GOAL OF THE EXERCISE
Beginning with the line that holds "Identify the location of お支払について.", please retype each line through the end of the listing below, both ends included, and nothing more.

SOURCE MATERIAL
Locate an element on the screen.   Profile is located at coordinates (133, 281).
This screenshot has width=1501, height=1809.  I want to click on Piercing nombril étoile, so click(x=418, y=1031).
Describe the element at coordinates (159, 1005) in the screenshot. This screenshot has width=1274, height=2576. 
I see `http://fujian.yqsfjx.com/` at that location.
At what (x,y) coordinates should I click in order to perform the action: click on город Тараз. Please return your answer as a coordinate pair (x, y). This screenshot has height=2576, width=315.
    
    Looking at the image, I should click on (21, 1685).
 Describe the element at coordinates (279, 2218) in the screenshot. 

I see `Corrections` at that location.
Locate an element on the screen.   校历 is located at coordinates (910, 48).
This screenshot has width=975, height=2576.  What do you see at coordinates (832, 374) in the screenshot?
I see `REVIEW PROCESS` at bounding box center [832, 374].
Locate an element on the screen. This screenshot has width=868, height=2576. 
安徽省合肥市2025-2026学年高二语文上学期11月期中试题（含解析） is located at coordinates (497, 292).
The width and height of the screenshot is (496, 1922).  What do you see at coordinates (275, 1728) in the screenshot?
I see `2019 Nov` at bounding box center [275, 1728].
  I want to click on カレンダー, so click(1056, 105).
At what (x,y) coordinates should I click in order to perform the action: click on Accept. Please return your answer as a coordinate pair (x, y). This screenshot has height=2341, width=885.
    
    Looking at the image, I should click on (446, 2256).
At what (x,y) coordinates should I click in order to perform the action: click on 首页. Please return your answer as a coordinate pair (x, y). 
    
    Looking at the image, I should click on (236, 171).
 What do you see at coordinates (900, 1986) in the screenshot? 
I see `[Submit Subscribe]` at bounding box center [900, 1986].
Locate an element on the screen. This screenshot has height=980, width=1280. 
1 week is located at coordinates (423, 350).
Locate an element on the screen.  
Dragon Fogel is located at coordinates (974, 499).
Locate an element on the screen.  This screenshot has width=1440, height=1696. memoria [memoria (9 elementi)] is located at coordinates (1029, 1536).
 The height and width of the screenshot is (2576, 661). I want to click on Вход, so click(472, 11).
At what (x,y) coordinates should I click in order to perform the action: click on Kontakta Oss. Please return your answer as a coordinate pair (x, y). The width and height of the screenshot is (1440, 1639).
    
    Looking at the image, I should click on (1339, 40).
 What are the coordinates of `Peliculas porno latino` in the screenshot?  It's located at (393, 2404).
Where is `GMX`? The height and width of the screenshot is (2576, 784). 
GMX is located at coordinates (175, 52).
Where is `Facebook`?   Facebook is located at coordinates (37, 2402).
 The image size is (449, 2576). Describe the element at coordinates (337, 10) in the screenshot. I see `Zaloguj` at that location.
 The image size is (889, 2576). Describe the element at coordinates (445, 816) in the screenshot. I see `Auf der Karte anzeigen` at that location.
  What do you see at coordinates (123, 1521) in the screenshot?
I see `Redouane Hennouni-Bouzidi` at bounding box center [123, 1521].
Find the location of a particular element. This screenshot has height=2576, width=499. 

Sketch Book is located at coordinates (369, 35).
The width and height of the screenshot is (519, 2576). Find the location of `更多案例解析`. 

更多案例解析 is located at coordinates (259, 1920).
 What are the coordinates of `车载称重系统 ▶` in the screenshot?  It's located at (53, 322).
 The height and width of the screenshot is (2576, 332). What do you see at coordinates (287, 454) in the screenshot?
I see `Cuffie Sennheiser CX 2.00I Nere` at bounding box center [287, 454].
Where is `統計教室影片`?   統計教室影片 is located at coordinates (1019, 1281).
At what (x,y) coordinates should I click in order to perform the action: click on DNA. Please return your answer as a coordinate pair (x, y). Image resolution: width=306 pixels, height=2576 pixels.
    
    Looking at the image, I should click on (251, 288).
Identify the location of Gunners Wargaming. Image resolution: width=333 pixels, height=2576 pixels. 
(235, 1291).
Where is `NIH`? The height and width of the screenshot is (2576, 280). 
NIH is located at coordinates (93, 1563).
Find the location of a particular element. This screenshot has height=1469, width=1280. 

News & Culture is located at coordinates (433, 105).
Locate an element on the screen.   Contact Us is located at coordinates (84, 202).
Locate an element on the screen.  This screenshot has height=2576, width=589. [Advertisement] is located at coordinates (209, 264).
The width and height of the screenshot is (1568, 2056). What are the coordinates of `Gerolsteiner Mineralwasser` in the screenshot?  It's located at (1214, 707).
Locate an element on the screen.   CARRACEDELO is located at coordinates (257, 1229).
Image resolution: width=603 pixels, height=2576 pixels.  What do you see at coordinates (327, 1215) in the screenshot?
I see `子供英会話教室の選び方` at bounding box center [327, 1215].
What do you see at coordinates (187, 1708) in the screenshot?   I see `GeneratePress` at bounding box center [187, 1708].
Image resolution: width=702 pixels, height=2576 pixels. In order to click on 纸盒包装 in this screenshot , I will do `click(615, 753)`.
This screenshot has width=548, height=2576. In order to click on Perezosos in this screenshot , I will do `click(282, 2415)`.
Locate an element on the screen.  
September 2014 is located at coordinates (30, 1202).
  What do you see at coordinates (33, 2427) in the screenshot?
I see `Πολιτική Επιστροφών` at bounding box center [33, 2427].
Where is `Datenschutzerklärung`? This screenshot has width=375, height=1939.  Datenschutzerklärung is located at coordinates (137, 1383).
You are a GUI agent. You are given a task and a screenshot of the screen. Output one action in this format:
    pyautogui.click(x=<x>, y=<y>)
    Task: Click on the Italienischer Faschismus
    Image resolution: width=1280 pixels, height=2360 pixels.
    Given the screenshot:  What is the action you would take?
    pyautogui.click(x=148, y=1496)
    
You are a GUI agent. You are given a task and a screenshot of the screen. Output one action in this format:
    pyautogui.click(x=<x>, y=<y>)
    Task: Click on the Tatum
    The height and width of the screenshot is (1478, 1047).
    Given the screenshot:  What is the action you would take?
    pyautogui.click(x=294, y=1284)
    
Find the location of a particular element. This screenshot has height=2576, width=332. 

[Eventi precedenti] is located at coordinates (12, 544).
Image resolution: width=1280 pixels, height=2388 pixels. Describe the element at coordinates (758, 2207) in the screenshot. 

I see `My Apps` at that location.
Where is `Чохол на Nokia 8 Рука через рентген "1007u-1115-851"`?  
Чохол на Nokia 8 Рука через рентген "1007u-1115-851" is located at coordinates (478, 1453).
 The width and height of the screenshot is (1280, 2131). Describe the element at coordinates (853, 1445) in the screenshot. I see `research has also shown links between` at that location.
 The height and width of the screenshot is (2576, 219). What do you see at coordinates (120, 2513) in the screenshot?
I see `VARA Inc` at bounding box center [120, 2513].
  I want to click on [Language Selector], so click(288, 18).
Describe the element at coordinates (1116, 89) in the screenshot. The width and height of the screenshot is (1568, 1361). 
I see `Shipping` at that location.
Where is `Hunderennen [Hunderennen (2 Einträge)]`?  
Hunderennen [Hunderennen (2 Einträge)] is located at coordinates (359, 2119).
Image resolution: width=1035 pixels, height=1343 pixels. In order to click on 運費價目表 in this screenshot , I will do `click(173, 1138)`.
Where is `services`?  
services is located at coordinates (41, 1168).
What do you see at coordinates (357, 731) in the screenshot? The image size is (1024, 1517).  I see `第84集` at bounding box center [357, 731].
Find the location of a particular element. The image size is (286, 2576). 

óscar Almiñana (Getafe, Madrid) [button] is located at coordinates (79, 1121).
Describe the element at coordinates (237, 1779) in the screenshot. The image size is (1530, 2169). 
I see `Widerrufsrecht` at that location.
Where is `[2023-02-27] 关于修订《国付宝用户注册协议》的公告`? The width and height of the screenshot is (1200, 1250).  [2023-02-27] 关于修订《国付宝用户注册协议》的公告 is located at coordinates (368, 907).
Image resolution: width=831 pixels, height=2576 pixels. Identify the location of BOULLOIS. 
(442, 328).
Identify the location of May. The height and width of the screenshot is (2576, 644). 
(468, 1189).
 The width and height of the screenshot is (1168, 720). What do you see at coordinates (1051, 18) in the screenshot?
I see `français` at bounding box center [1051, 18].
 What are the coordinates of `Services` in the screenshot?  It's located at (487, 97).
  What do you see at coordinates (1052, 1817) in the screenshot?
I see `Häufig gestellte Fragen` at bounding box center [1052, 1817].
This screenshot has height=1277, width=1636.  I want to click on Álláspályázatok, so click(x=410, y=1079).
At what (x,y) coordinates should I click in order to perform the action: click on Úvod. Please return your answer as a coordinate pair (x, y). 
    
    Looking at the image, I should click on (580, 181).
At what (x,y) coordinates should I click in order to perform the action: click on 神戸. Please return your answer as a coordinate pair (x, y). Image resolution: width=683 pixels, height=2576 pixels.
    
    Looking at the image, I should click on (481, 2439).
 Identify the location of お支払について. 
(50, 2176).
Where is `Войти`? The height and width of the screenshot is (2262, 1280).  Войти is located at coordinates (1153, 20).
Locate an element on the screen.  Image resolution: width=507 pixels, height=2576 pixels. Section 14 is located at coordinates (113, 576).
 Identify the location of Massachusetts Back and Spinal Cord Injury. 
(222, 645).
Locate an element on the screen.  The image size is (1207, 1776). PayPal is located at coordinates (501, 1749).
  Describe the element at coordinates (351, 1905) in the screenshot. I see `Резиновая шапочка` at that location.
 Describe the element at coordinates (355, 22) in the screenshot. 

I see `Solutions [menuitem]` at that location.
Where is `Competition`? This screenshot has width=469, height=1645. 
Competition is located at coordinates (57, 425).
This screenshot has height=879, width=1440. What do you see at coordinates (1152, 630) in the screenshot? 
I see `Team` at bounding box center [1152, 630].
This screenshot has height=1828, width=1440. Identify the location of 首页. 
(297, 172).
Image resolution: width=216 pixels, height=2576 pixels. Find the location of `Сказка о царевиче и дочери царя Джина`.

TASK OUTPUT
 Identify the location of お支払について. 
(50, 2176).
Where is `Войти`? The height and width of the screenshot is (2262, 1280).  Войти is located at coordinates (1153, 20).
Locate an element on the screen.  Image resolution: width=507 pixels, height=2576 pixels. Section 14 is located at coordinates (113, 576).
 Identify the location of Massachusetts Back and Spinal Cord Injury. 
(222, 645).
Locate an element on the screen.  The image size is (1207, 1776). PayPal is located at coordinates (501, 1749).
  Describe the element at coordinates (351, 1905) in the screenshot. I see `Резиновая шапочка` at that location.
 Describe the element at coordinates (355, 22) in the screenshot. 

I see `Solutions [menuitem]` at that location.
Where is `Competition`? This screenshot has width=469, height=1645. 
Competition is located at coordinates (57, 425).
This screenshot has height=879, width=1440. What do you see at coordinates (1152, 630) in the screenshot? 
I see `Team` at bounding box center [1152, 630].
This screenshot has height=1828, width=1440. Identify the location of 首页. 
(297, 172).
Image resolution: width=216 pixels, height=2576 pixels. Find the location of `Сказка о царевиче и дочери царя Джина`.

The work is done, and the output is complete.